While my coaching work is mainly with individuals, I can also support couples who want to practice skills for connection, touch, and intimacy together but are having difficulty doing so. The couples coaching I offer is focused on providing a supportive space and real-time feedback from the “sidelines” for couples—usually those already in couples therapy—to practice skills with each another.

Is this talk therapy? How does Intimacy & Embodiment Coaching relate to talk therapy?

Unlike a licensed talk therapist or other licensed health care professional, coaches do not diagnose mental health or medical conditions and do not specialize in treating them. Coaching may provide some benefits for clients dealing with issues such as depression, anxiety, gender dysphoria, or post-traumatic stress, but is not a substitute for therapy.

Talk therapy—which may include sex and relationship therapy, trauma therapy, somatic psychotherapy, and gender-affirming therapy—can provide great benefits for clients on its own. Therapy can (among other things) help clients understand their experiences, needs and goals; address shame, trauma, anxiety, depression, and gender dysphoria; uncover and shift internal narratives; develop mindfulness, coping, and communication skills.

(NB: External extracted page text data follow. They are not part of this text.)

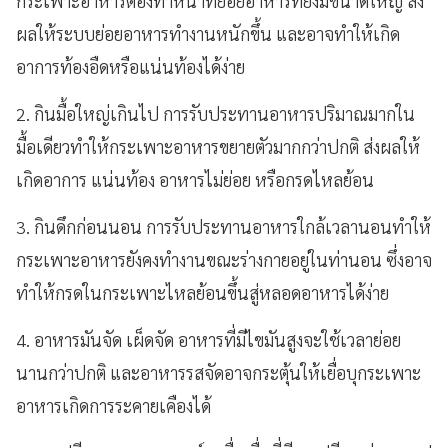
กระเพาะอาหารต้องทำหน้าที่ย่อยอาหารที่ยังมีขนาดใหญ่ ส่ง
ผลให้ระบบย่อยอาหารทำงานหนักขึ้น และอาจทำให้เกิด
อาการท้องอืดหรือแน่นท้องได้ง่าย
2. กินมื้อใหญ่เกินไป การรับประทานอาหารปริมาณมากใน
มื้อเดียวทำให้กระเพาะอาหารขยายตัวมากกว่าปกติ ส่งผลให้
เกิดอาการ แน่นท้อง อาหารไม่ย่อย หรือกรดไหลย้อน
3. กินดึกก่อนนอน การรับประทานอาหารใกล้เวลานอนทำให้
กระเพาะอาหารยังคงทำงานขณะร่างกายอยู่ในท่านอน ซึ่งอาจ
ทำให้กรดในกระเพาะไหลย้อนขึ้นสู่หลอดอาหารได้ง่าย
4. อาหารมันจัด เผ็ดจัด อาหารที่มีไขมันสูงจะใช้เวลาย่อย
นานกว่าปกติ และอาหารรสจัดอาจกระตุ้นให้เยื่อบุกระเพาะ
อาหารเกิดการระคายเคืองได้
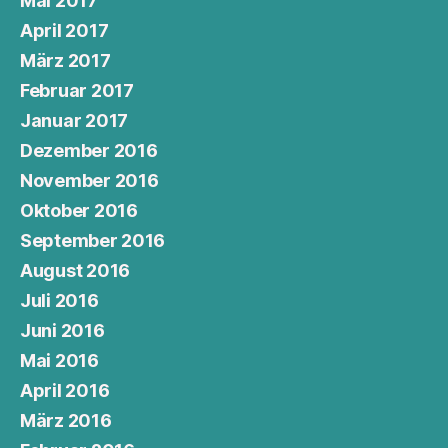
Mai 2017
April 2017
März 2017
Februar 2017
Januar 2017
Dezember 2016
November 2016
Oktober 2016
September 2016
August 2016
Juli 2016
Juni 2016
Mai 2016
April 2016
März 2016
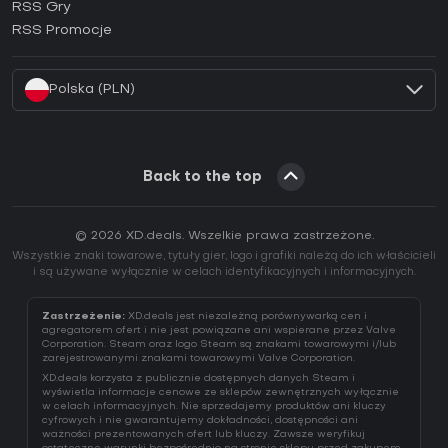
RSS Gry
Jak aktywować klucz EA App (CD Key)?
RSS Promocje
Jak aktywować klucz Battle.net (CD Key)?
Polska (PLN)
Back to the top
© 2026 XD.deals. Wszelkie prawa zastrzeżone.
Wszystkie znaki towarowe, tytuły gier, logo i grafiki należą do ich właścicieli
i są używane wyłącznie w celach identyfikacyjnych i informacyjnych.
Zastrzeżenie:
XD.deals jest niezależną porównywarką cen i
agregatorem ofert i nie jest powiązane ani wspierane przez Valve
Corporation. Steam oraz logo Steam są znakami towarowymi i/lub
zarejestrowanymi znakami towarowymi Valve Corporation.
XD.deals korzysta z publicznie dostępnych danych Steam i
wyświetla informacje cenowe ze sklepów zewnętrznych wyłącznie
w celach informacyjnych. Nie sprzedajemy produktów ani kluczy
cyfrowych i nie gwarantujemy dokładności, dostępności ani
ważności prezentowanych ofert lub kluczy. Zawsze weryfikuj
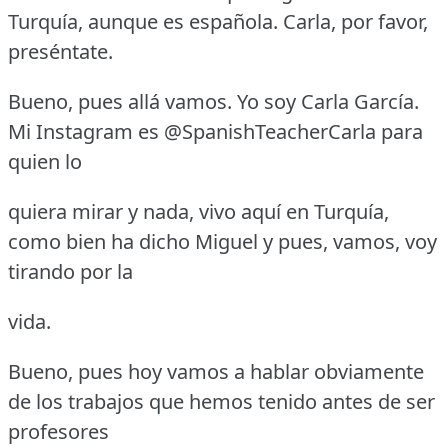
Turquía, aunque es española.
Carla, por favor,
preséntate.
Bueno, pues allá vamos.
Yo soy Carla García.
Mi Instagram es @SpanishTeacherCarla para
quien lo
quiera mirar y nada, vivo aquí en Turquía,
como bien ha dicho Miguel y pues, vamos, voy
tirando por la
vida.
Bueno, pues hoy vamos a hablar obviamente
de los trabajos que hemos tenido antes de ser
profesores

Some concerns can also benefit from medical treatment, such as sexual function concerns with a physiological origin; some kinds of depression and anxiety; and gender dysphoria.

While being in talk therapy is not a requirement for coaching clients, I do strongly encourage clients to do both, and I am available to collaborate with clients and their therapists in the Triadic Model throughout coaching work (at no additional charge).

What is coaching not for—and what other supports are out there?

While Intimacy & Embodiment coaching can be helpful for a variety of situations, , it might not be the right support for you right now if:

  • You are looking primarily for someone to provide a specific experience of touch or closeness, rather than a personal learning and growth process.

  • You’re not ready to practice embodied or hands-on skills in a one-on-one setting right now, for any reason.

  • You may need longer-term or more intensive support than coaching alone can provide.

There are a wide range of other supports out there that might be right for you, such as:

  • As mentioned above, working with a licensed talk therapist—one who gets you and is knowledgeable about the issues most important to you—can be tremendously helpful for many people. You can use directories like Psychology Today, TherapyDen, and Inclusive Therapists to search for therapists near you.

  • Surrogate Partner Therapy (SPT) is an intensive therapy option where a client, a surrogate partner, and a licensed talk therapist work as a team to help the client develop their capacity and readiness for intimacy and relationships. Learn more about SPT and my work as a surrogate partner.

  • There are a wide range of different types of online and in -person workshops, classes, and conferences out there where individuals or couples can learn and practice somatic and intimacy skills in a group setting. To name just a few, check out the School of Consent, BodySex, Body Electric, and Velvet Lips Sex Ed.

  • If you’re mainly looking to experience comforting, strictly platonic touch, I offer Platonic Cuddle Therapy and also encourage you to check out Cuddlist and Cuddle Party.

  • If you’re mainly looking for a sexual experience, seeing an escort or other type of sex worker may be right for you. Please consult your local laws and listings—and consider donating to sex worker support organizations near you like HIPS or chapters of SWOP-USA.

How long does Intimacy & Embodiment Coaching take and how is it scheduled?

Coaching sessions are typically 60-90 minutes, scheduled every 1-3 weeks. I recommend planning for 3-6 sessions. Some clients may benefit from additional sessions depending on your current needs, goals, and other supports.

Human connection and embodied joy are our birthrights. They are literally at our fingertips—and they are also a lifetime of learning.